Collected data
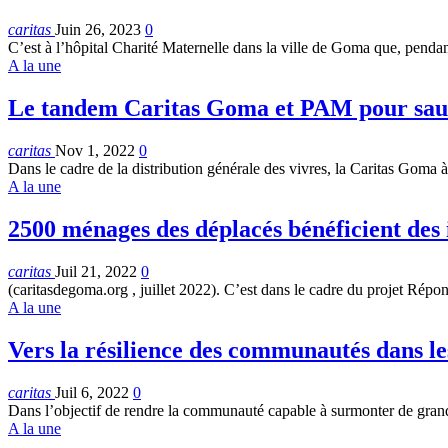
caritas
Juin 26, 2023
0
C’est à l’hôpital Charité Maternelle dans la ville de Goma que, pend
A la une
Le tandem Caritas Goma et PAM pour sauv
caritas
Nov 1, 2022
0
Dans le cadre de la distribution générale des vivres, la Caritas Goma
A la une
2500 ménages des déplacés bénéficient des
caritas
Juil 21, 2022
0
(caritasdegoma.org , juillet 2022). C’est dans le cadre du projet R
A la une
Vers la résilience des communautés dans 
caritas
Juil 6, 2022
0
Dans l’objectif de rendre la communauté capable à surmonter de grand
A la une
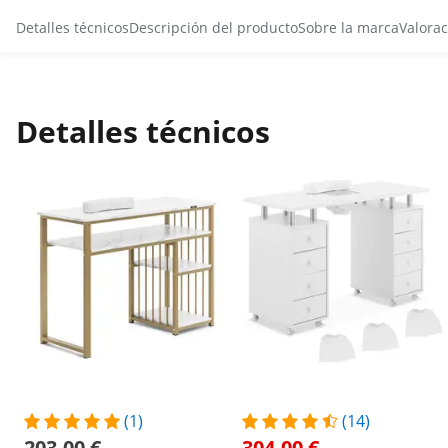
Detalles técnicos
Descripción del producto
Sobre la marca
Valorac
Detalles técnicos
(1)
(14)
203,00 €
304,00 €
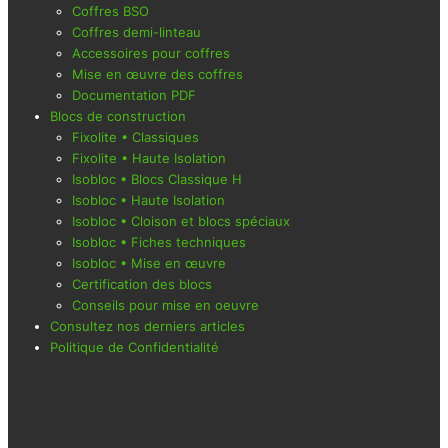
Coffres BSO
Coffres demi-linteau
Accessoires pour coffres
Mise en œuvre des coffres
Documentation PDF
Blocs de construction
Fixolite • Classiques
Fixolite • Haute Isolation
Isobloc • Blocs Classique H
Isobloc • Haute Isolation
Isobloc • Cloison et blocs spéciaux
Isobloc • Fiches techniques
Isobloc • Mise en œuvre
Certification des blocs
Conseils pour mise en oeuvre
Consultez nos derniers articles
Politique de Confidentialité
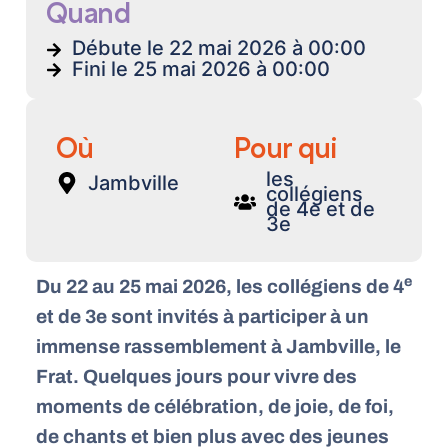
Quand
Débute le 22 mai 2026 à 00:00
Fini le 25 mai 2026 à 00:00
Où
Pour qui
les
Jambville
collégiens
de 4e et de
3e
e
Du 22 au 25 mai 2026, les collégiens de 4
et de 3e sont invités à participer à un
immense rassemblement à Jambville, le
Frat.
Quelques jours pour vivre des
moments de célébration, de joie, de foi,
de chants et bien plus avec des jeunes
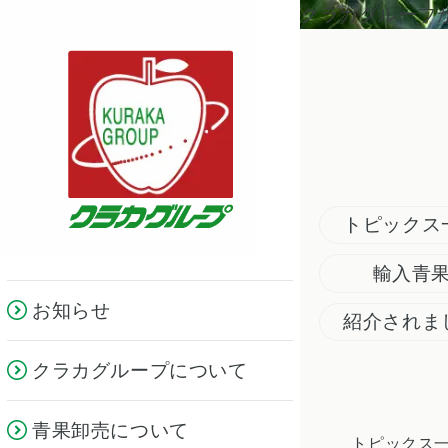
クラカグループ
トピックス
輸入青
お知らせ
紹介されま
クラカグループについて
青果卸売について
トピックス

_ABOUT THIS TASK_
Since only the text is wanted, repeat all the records above exactly and omit the pictures.

_EXERCISE ANSWER_
caritas
Juin 26, 2023
0
C’est à l’hôpital Charité Maternelle dans la ville de Goma que, pend
A la une
Le tandem Caritas Goma et PAM pour sauv
caritas
Nov 1, 2022
0
Dans le cadre de la distribution générale des vivres, la Caritas Goma
A la une
2500 ménages des déplacés bénéficient des
caritas
Juil 21, 2022
0
(caritasdegoma.org , juillet 2022). C’est dans le cadre du projet R
A la une
Vers la résilience des communautés dans 
caritas
Juil 6, 2022
0
Dans l’objectif de rendre la communauté capable à surmonter de grand
A la une
Detalles técnicos
Descripción del producto
Sobre la marca
Valorac
Detalles técnicos
(1)
(14)
203,00 €
304,00 €
Coffres BSO
Coffres demi-linteau
Accessoires pour coffres
Mise en œuvre des coffres
Documentation PDF
Blocs de construction
Fixolite • Classiques
Fixolite • Haute Isolation
Isobloc • Blocs Classique H
Isobloc • Haute Isolation
Isobloc • Cloison et blocs spéciaux
Isobloc • Fiches techniques
Isobloc • Mise en œuvre
Certification des blocs
Conseils pour mise en oeuvre
Consultez nos derniers articles
Politique de Confidentialité
Quand
Débute le 22 mai 2026 à 00:00
Fini le 25 mai 2026 à 00:00
Où
Pour qui
les
Jambville
collégiens
de 4e et de
3e
e
Du 22 au 25 mai 2026, les collégiens de 4
et de 3e sont invités à participer à un
immense rassemblement à Jambville, le
Frat.
Quelques jours pour vivre des
moments de célébration, de joie, de foi,
de chants et bien plus avec des jeunes
クラカグループ
トピックス
輸入青
お知らせ
紹介されま
クラカグループについて
青果卸売について
トピックス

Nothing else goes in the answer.